Page-level text extractions
──────────────────────────────
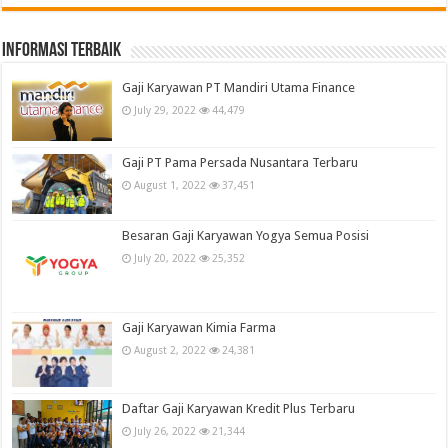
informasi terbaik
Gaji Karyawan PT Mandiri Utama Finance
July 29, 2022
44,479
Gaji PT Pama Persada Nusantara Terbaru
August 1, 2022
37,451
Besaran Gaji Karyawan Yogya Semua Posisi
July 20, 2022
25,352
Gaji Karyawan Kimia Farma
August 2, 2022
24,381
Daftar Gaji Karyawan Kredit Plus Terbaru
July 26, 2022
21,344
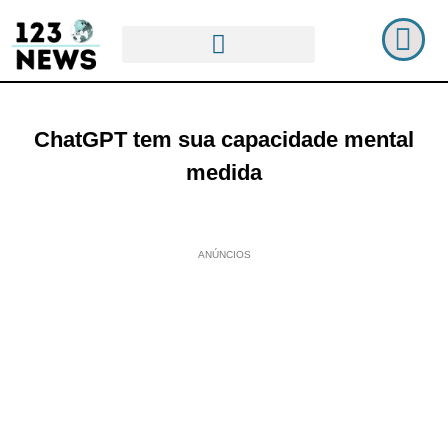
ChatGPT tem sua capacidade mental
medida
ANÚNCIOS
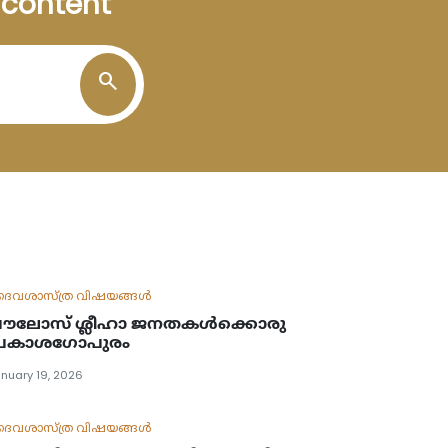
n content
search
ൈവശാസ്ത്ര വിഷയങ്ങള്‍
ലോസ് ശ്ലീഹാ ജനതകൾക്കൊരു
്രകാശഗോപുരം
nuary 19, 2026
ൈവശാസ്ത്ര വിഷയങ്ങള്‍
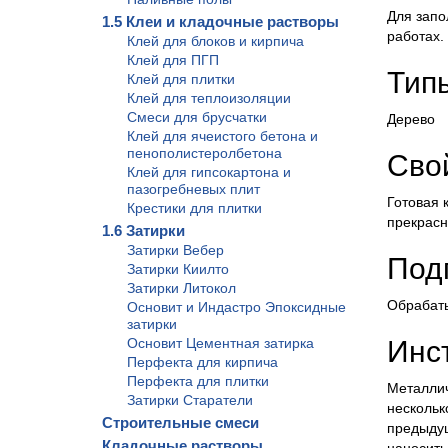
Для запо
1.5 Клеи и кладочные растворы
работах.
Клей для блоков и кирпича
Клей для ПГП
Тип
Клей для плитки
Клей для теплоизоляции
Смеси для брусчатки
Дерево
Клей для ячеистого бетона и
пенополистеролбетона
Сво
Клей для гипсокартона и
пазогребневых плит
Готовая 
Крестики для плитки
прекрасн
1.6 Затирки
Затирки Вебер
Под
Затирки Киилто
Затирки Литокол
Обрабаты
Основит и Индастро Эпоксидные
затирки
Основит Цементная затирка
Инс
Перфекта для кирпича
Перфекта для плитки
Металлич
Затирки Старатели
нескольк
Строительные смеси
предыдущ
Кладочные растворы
──────────────────────────────
TASK PROMPT
The answer must consist of each line from the entries that contains the string "Перфекта".

SOLVED EXERCISE
Перфекта для кирпича
Перфекта для плитки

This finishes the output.